### What the task requires
Pictures in the data must not be copied, but everything else should be output exactly.

Supplied material section start

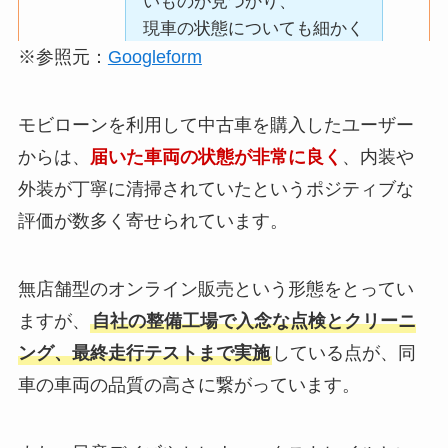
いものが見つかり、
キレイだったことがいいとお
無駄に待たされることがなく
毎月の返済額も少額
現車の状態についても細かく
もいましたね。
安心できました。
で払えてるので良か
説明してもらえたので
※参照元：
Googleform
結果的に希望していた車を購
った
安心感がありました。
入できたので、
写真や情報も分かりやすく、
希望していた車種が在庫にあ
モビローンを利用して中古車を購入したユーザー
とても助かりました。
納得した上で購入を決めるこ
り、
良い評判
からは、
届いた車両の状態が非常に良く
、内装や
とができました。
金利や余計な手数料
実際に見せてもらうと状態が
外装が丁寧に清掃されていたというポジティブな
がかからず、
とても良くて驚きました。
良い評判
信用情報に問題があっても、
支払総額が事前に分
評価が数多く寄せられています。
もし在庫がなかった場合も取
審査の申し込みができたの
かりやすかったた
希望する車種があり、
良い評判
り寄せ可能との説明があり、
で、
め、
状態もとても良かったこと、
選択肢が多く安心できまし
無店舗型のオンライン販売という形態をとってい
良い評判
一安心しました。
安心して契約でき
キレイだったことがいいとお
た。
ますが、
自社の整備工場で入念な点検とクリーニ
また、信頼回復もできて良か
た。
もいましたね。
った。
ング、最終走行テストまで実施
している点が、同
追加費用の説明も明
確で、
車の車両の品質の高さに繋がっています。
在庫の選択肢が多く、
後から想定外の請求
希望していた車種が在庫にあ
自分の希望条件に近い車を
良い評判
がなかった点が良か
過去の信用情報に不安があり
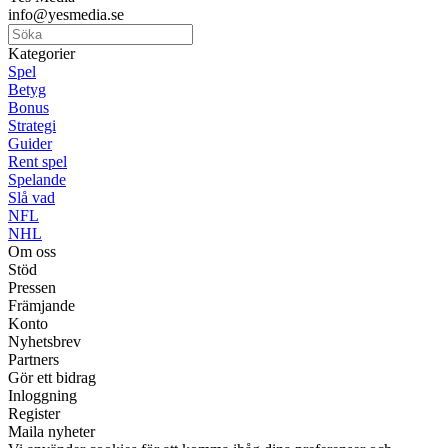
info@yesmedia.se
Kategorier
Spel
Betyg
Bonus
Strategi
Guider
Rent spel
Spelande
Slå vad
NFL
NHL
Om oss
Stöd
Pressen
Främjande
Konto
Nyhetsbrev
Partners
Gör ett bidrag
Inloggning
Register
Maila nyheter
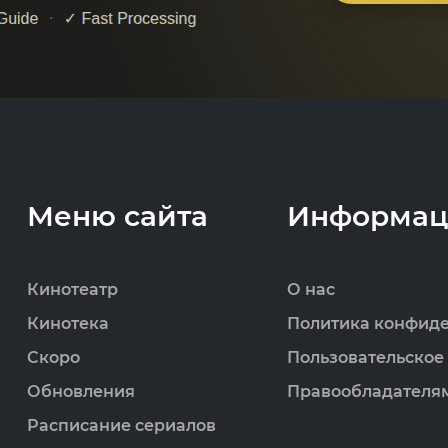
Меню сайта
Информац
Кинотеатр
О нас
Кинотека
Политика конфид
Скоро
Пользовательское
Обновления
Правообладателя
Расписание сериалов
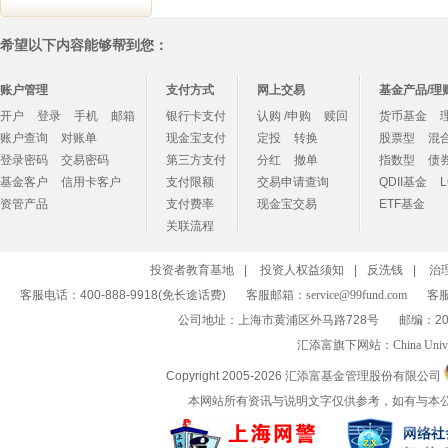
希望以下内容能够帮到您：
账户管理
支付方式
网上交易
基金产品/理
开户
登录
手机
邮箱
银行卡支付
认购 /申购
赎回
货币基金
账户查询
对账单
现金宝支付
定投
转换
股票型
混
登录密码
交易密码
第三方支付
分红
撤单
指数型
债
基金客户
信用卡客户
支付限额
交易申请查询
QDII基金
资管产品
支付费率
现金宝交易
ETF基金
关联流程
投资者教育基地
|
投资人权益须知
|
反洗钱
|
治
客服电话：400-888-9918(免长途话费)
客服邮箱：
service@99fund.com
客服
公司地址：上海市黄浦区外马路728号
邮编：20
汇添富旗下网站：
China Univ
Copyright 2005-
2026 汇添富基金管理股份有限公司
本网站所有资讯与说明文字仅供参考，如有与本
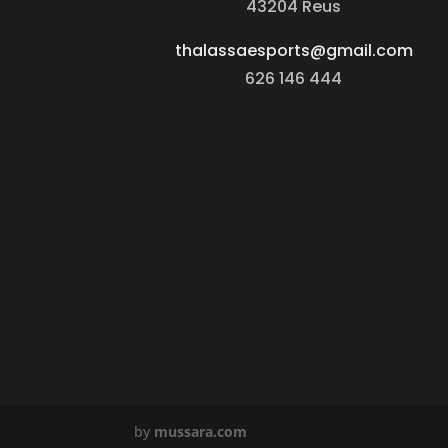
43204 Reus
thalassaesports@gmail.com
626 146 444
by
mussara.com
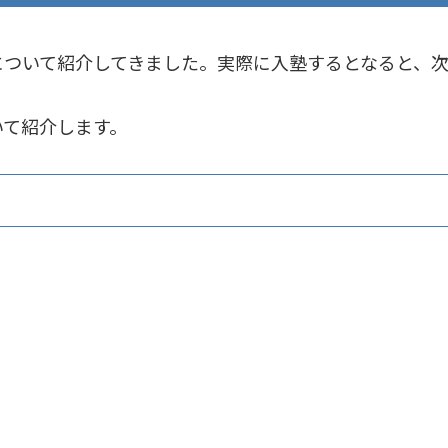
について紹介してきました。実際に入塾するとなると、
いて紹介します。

Supplied material section end

### Task output
いものが見つかり、
キレイだったことがいいとお
無駄に待たされることがなく
毎月の返済額も少額
現車の状態についても細かく
もいましたね。
安心できました。
で払えてるので良か
説明してもらえたので
※参照元：
Googleform
結果的に希望していた車を購
った
安心感がありました。
入できたので、
写真や情報も分かりやすく、
希望していた車種が在庫にあ
モビローンを利用して中古車を購入したユーザー
とても助かりました。
納得した上で購入を決めるこ
り、
良い評判
からは、
届いた車両の状態が非常に良く
、内装や
とができました。
金利や余計な手数料
実際に見せてもらうと状態が
外装が丁寧に清掃されていたというポジティブな
がかからず、
とても良くて驚きました。
良い評判
信用情報に問題があっても、
支払総額が事前に分
評価が数多く寄せられています。
もし在庫がなかった場合も取
審査の申し込みができたの
かりやすかったた
希望する車種があり、
良い評判
り寄せ可能との説明があり、
で、
め、
状態もとても良かったこと、
選択肢が多く安心できまし
無店舗型のオンライン販売という形態をとってい
良い評判
一安心しました。
安心して契約でき
キレイだったことがいいとお
た。
ますが、
自社の整備工場で入念な点検とクリーニ
また、信頼回復もできて良か
た。
もいましたね。
った。
ング、最終走行テストまで実施
している点が、同
追加費用の説明も明
確で、
車の車両の品質の高さに繋がっています。
在庫の選択肢が多く、
後から想定外の請求
希望していた車種が在庫にあ
自分の希望条件に近い車を
良い評判
がなかった点が良か
過去の信用情報に不安があり
info@yesmedia.se
Kategorier
Spel
Betyg
Bonus
Strategi
Guider
Rent spel
Spelande
Slå vad
NFL
NHL
Om oss
Stöd
Pressen
Främjande
Konto
Nyhetsbrev
Partners
Gör ett bidrag
Inloggning
Register
Maila nyheter
Меню сайта
Информац
Кинотеатр
О нас
Кинотека
Политика конфид
Скоро
Пользовательское
Обновления
Правообладателя
Расписание сериалов
希望以下内容能够帮到您：
账户管理
支付方式
网上交易
基金产品/理
开户
登录
手机
邮箱
银行卡支付
认购 /申购
赎回
货币基金
账户查询
对账单
现金宝支付
定投
转换
股票型
混
登录密码
交易密码
第三方支付
分红
撤单
指数型
债
基金客户
信用卡客户
支付限额
交易申请查询
QDII基金
资管产品
支付费率
现金宝交易
ETF基金
关联流程
投资者教育基地
|
投资人权益须知
|
反洗钱
|
治
客服电话：400-888-9918(免长途话费)
客服邮箱：
service@99fund.com
客服
公司地址：上海市黄浦区外马路728号
邮编：20
汇添富旗下网站：
China Univ
Copyright 2005-
2026 汇添富基金管理股份有限公司
本网站所有资讯与说明文字仅供参考，如有与本
43204 Reus
thalassaesports@gmail.com
626 146 444
by
mussara.com
について紹介してきました。実際に入塾するとなると、
いて紹介します。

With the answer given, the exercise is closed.